— Exercise description —
Output the data below exactly as it is, dropping the pictures from your copy.

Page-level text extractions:
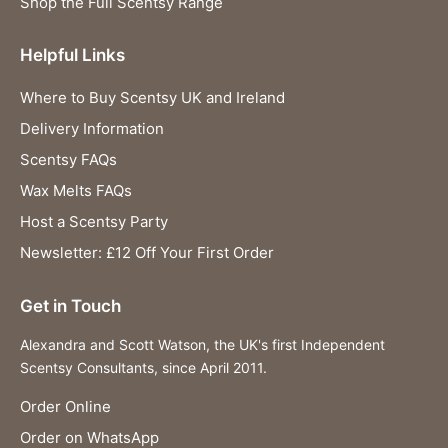
Shop the Full Scentsy Range
Helpful Links
Where to Buy Scentsy UK and Ireland
Delivery Information
Scentsy FAQs
Wax Melts FAQs
Host a Scentsy Party
Newsletter: £12 Off Your First Order
Get in Touch
Alexandra and Scott Watson, the UK's first Independent
Scentsy Consultants, since April 2011.
Order Online
Order on WhatsApp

— Result for this exercise —
Shop the Full Scentsy Range
Helpful Links
Where to Buy Scentsy UK and Ireland
Delivery Information
Scentsy FAQs
Wax Melts FAQs
Host a Scentsy Party
Newsletter: £12 Off Your First Order
Get in Touch
Alexandra and Scott Watson, the UK's first Independent
Scentsy Consultants, since April 2011.
Order Online
Order on WhatsApp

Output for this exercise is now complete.